Bond, along with men’s pair partner Eric Murray, achieved an unbeaten winning streak of 69 races. This saw the duo earn two Olympic gold medals and seven World Championship titles including one in the men’s coxed pair. They also set two World Best Times that still stand today.

After winning Olympic gold at the Rio 2016 Olympic Games, Bond stepped out of the boat and onto the bike. In these last two years as a cyclist Bond says he picked up an oar only once (for a corporate event). He never used the indoor rower.

While cycling Bond earned a Commonwealth Games bronze medal in the road time trial and set a New Zealand record on the track in the 4000m individual pursuit. Now his sole focus will be rowing.

“I was fully immersed (in cycling) when I was on the bike. But I can flip a switch and I’ll now give full attention (to rowing).”
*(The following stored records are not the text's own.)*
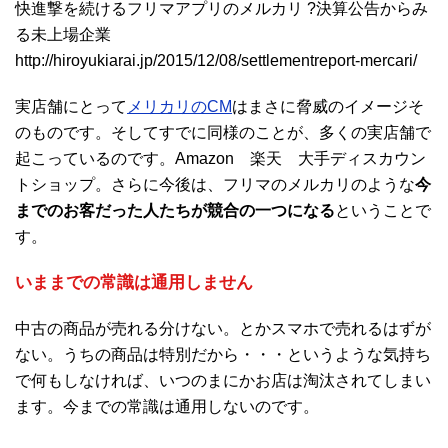
快進撃を続けるフリマアプリのメルカリ ?決算公告からみ
る未上場企業
http://hiroyukiarai.jp/2015/12/08/settlementreport-mercari/
実店舗にとって
メリカリのCM
はまさに脅威のイメージそ
のものです。そしてすでに同様のことが、多くの実店舗で
起こっているのです。Amazon 楽天 大手ディスカウン
トショップ。さらに今後は、フリマのメルカリのような
今
までのお客だった人たちが競合の一つになる
ということで
す。
いままでの常識は通用しません
中古の商品が売れる分けない。とかスマホで売れるはずが
ない。うちの商品は特別だから・・・というような気持ち
で何もしなければ、いつのまにかお店は淘汰されてしまい
ます。今までの常識は通用しないのです。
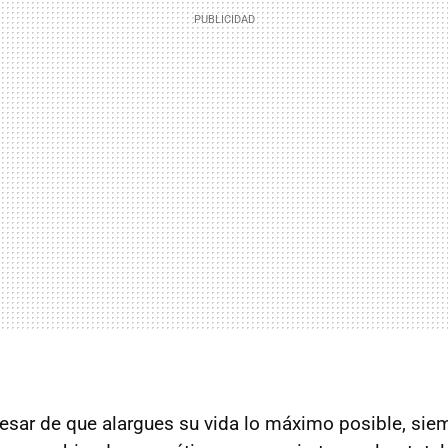
esar de que alargues su vida lo máximo posible, siem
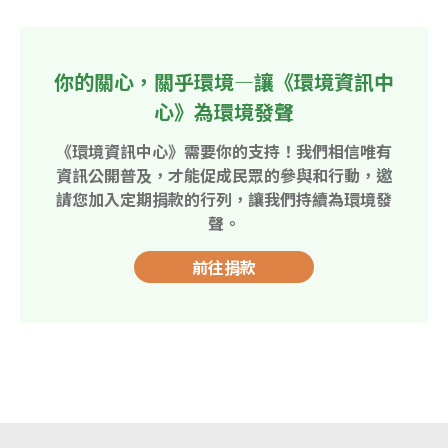
你的關心，關乎環境—讓《環境資訊中
心》為環境發聲
《環境資訊中心》需要你的支持！我們相信唯有
資訊公開普及，才能促成民眾的參與和行動，邀
請您加入定期捐款的行列，讓我們持續為環境發
聲。
前往捐款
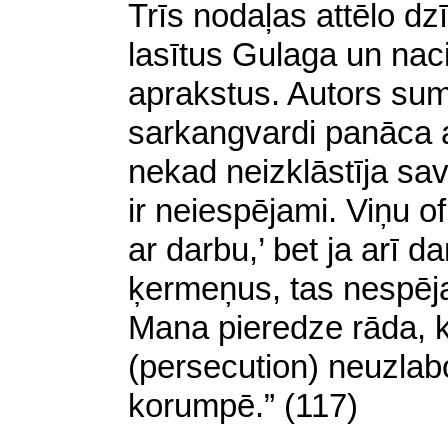
Trīs nodaļas attēlo dzī
lasītus Gulaga un nac
aprakstus. Autors su
sarkangvardi panāca 
nekad neizklāstīja sa
ir neiespējami. Viņu of
ar darbu,’ bet ja arī 
ķermeņus, tas nespēj
Mana pieredze rāda, 
(persecution) neuzlabo
korumpē.” (117)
Bond has wasted no time. “I’ve been for a few rows this week. The sensation is still there. The shoulders are a bit tight and sore and the hands, but I’ve been expecting that.”
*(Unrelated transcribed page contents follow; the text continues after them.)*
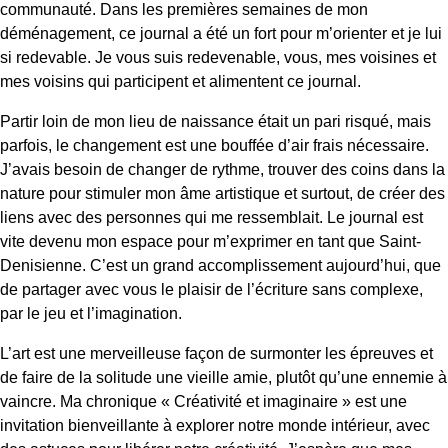
communauté. Dans les premières semaines de mon
déménagement, ce journal a été un fort pour m’orienter et je lui
si redevable. Je vous suis redevenable, vous, mes voisines et
mes voisins qui participent et alimentent ce journal.
Partir loin de mon lieu de naissance était un pari risqué, mais
parfois, le changement est une bouffée d’air frais nécessaire.
J’avais besoin de changer de rythme, trouver des coins dans la
nature pour stimuler mon âme artistique et surtout, de créer des
liens avec des personnes qui me ressemblait. Le journal est
vite devenu mon espace pour m’exprimer en tant que Saint-
Denisienne. C’est un grand accomplissement aujourd’hui, que
de partager avec vous le plaisir de l’écriture sans complexe,
par le jeu et l’imagination.
L’art est une merveilleuse façon de surmonter les épreuves et
de faire de la solitude une vieille amie, plutôt qu’une ennemie à
vaincre. Ma chronique « Créativité et imaginaire » est une
invitation bienveillante à explorer notre monde intérieur, avec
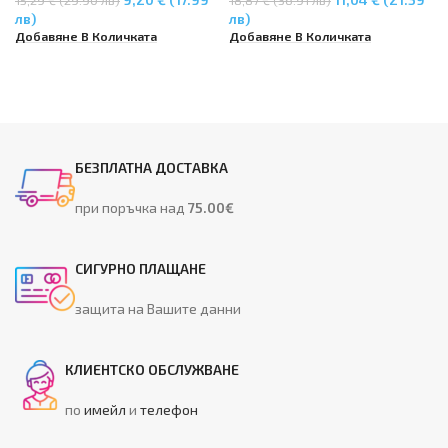
M2070F, M2070FW, M2070,
лв)
лв)
M2070W, SL-M2000, SL-M2022,
Добавяне В Количката
Добавяне В Количката
SL-M2022W
БЕЗПЛАТНА ДОСТАВКА
при поръчка над
75.00€
СИГУРНО ПЛАЩАНЕ
защита на Вашите данни
КЛИЕНТСКО ОБСЛУЖВАНЕ
по
имейл
и
телефон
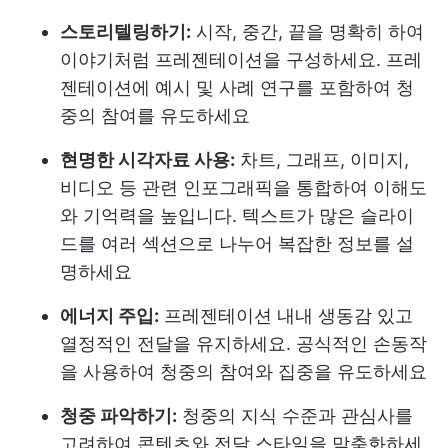
스토리텔링하기:
시작, 중간, 끝을 명확히 하여
이야기처럼 프레젠테이션을 구성하세요. 프레
젠테이션에 예시 및 사례 연구를 포함하여 청
중의 참여를 유도하세요
현명한 시각자료 사용:
차트, 그래프, 이미지,
비디오 등 관련 인포그래픽을 통합하여 이해도
와 기억력을 높입니다. 텍스트가 많은 슬라이
드를 여러 섹션으로 나누어 복잡한 정보를 설
명하세요
에너지 주입:
프레젠테이션 내내 생동감 있고
열정적인 전달을 유지하세요. 공식적인 손동작
을 사용하여 청중의 참여와 집중을 유도하세요
청중 파악하기:
청중의 지식 수준과 관심사를
고려하여 콘텐츠와 전달 스타일을 맞춤화하세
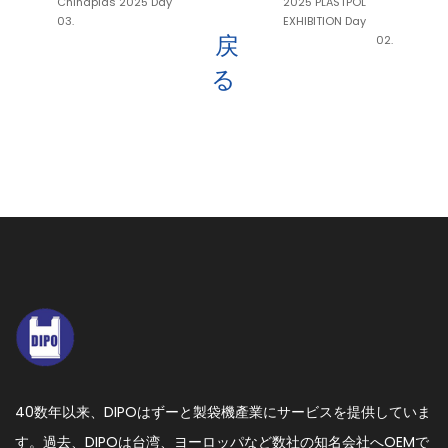
Chinaplas 2025 Day
2025 PLASTPOL
03.
EXHIBITION Day
戻
02.
る
40数年以来、DIPOはずーと製袋機產業にサービスを提供していま
す。過去、DIPOは台湾、ヨーロッパなど数社の知名会社へOEMで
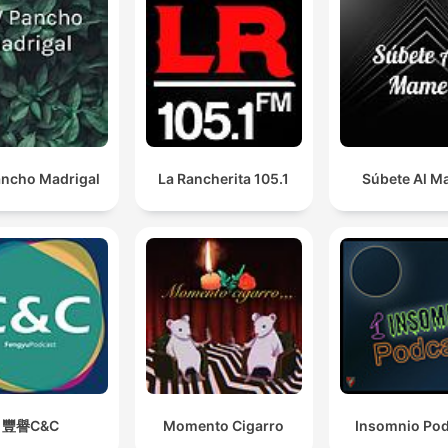
ncho Madrigal
La Rancherita 105.1
Súbete Al 
豐譽C&C
Momento Cigarro
Insomnio Po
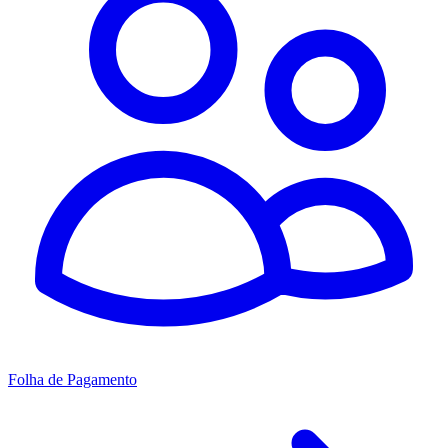
Folha de Pagamento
Rowing New Zealand has fully supported Bond’s return to rowing. “Hamish’s past achievements in the sport of rowing and more recently in cycling, are proof enough that his natural talents and hunger for success are an unstoppable force. We’re obviously very happy to have Hamish return to the Rowing NZ programme and look forward to seeing him out on the water again,” said Rowing NZ Chief Executive Simon Peterson in their media release.

“My challenge is to get up to speed as quickly as possible, but without injury. I can’t, of course, do 20km rows, but I’m not starting from square one. My heart and lungs are good and my legs are the best they’ve ever been,” says Bond who admits he will have to work on his boat feel.
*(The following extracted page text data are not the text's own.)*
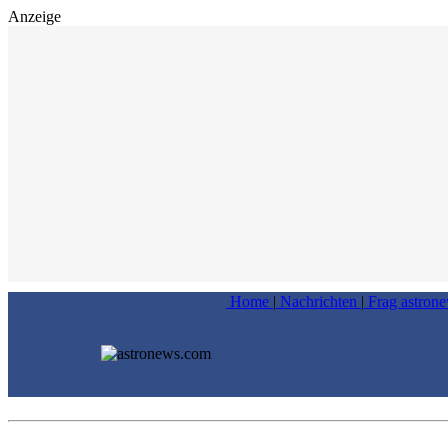
Anzeige
Home
|
Nachrichten
|
Frag astron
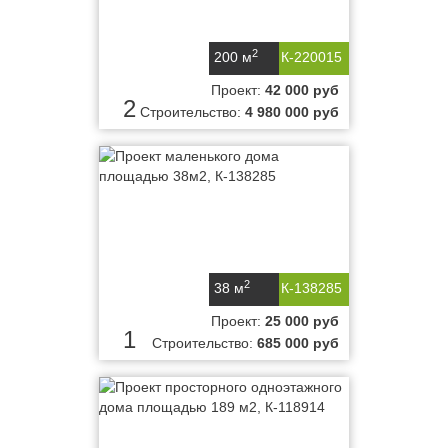
2
200 м
К-220015
Проект:
42 000 руб
2
Строительство:
4 980 000 руб
2
38 м
К-138285
Проект:
25 000 руб
1
Строительство:
685 000 руб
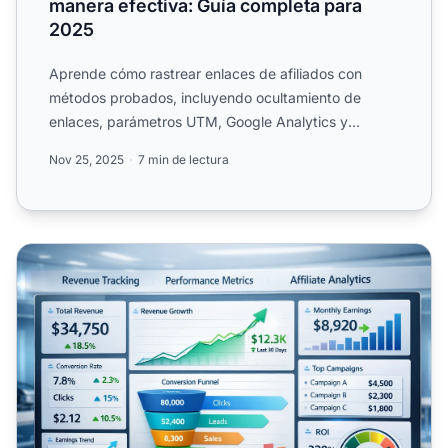
manera efectiva: Guía completa para
2025
Aprende cómo rastrear enlaces de afiliados con
métodos probados, incluyendo ocultamiento de
enlaces, parámetros UTM, Google Analytics y
herramientas de seguimie...
Nov 25, 2025
7 min de lectura
Rastrea tus ingresos de afiliado: Guía completa para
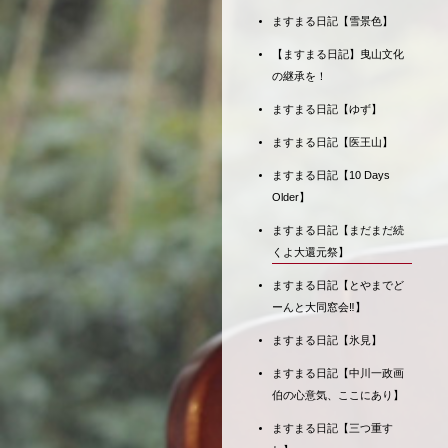
ますまる日記【雪景色】
【ますまる日記】曳山文化
の継承を！
ますまる日記【ゆず】
ますまる日記【医王山】
ますまる日記【10 Days
Older】
ますまる日記【まだまだ続
くよ大還元祭】
ますまる日記【とやまでど
ーんと大同窓会‼】
ますまる日記【氷見】
ますまる日記【中川一政画
伯の心意気、ここにあり】
ますまる日記【三つ重す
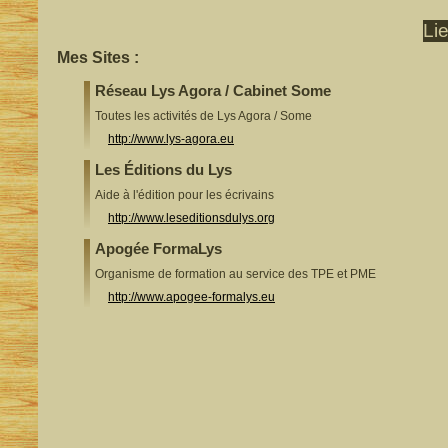
Li
Mes Sites :
Réseau Lys Agora / Cabinet Some
Toutes les activités de Lys Agora / Some
http://www.lys-agora.eu
Les Éditions du Lys
Aide à l'édition pour les écrivains
http://www.leseditionsdulys.org
Apogée FormaLys
Organisme de formation au service des TPE et PME
http://www.apogee-formalys.eu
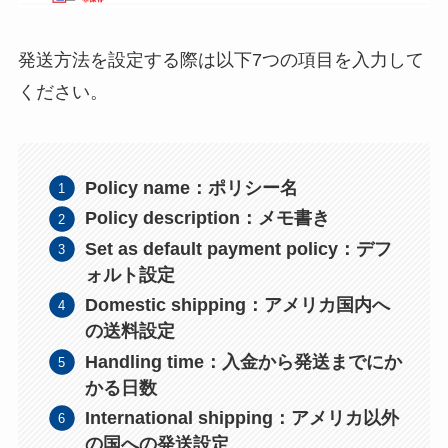
発送方法を設定する際は以下7つの項目を入力して
ください。
Policy name：ポリシー名
Policy description：メモ書き
Set as default payment policy：デフ
ォルト設定
Domestic shipping：アメリカ国内へ
の送料設定
Handling time：入金から発送までにか
かる日数
International shipping：アメリカ以外
の国への発送設定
Bond says his body did change to adapt to cycling; “But less than you would think. I was pretty light early on (for road cycling) but I have transitioned back over time and in the last few months on the track. So my body weight is not far off what it was rowing. It’s just all of the small muscles like the stabilisers around the shoulders and the lower back that will feel it.”

Citing the eight as the boat Bond wants to be part of, he says he’s not after any seat in particular. “My natural inclination is stroke seat, but I’m not in a position at the moment (to choose). I’m going to be judged on current form, not what I’ve done in the past.”

The news that Bond has returned to rowing created a huge amount of interest internationally and he says that the response has been humbling. Over the last couple of years Bond says he’s received messages from random European teenagers asking when he’s going to come back to rowing. “I guess those will now stop.”

“I went for my first sweep row today. I’m confident it’ll all come back quite quickly. You’ve just got to rip the scab off and get into it.”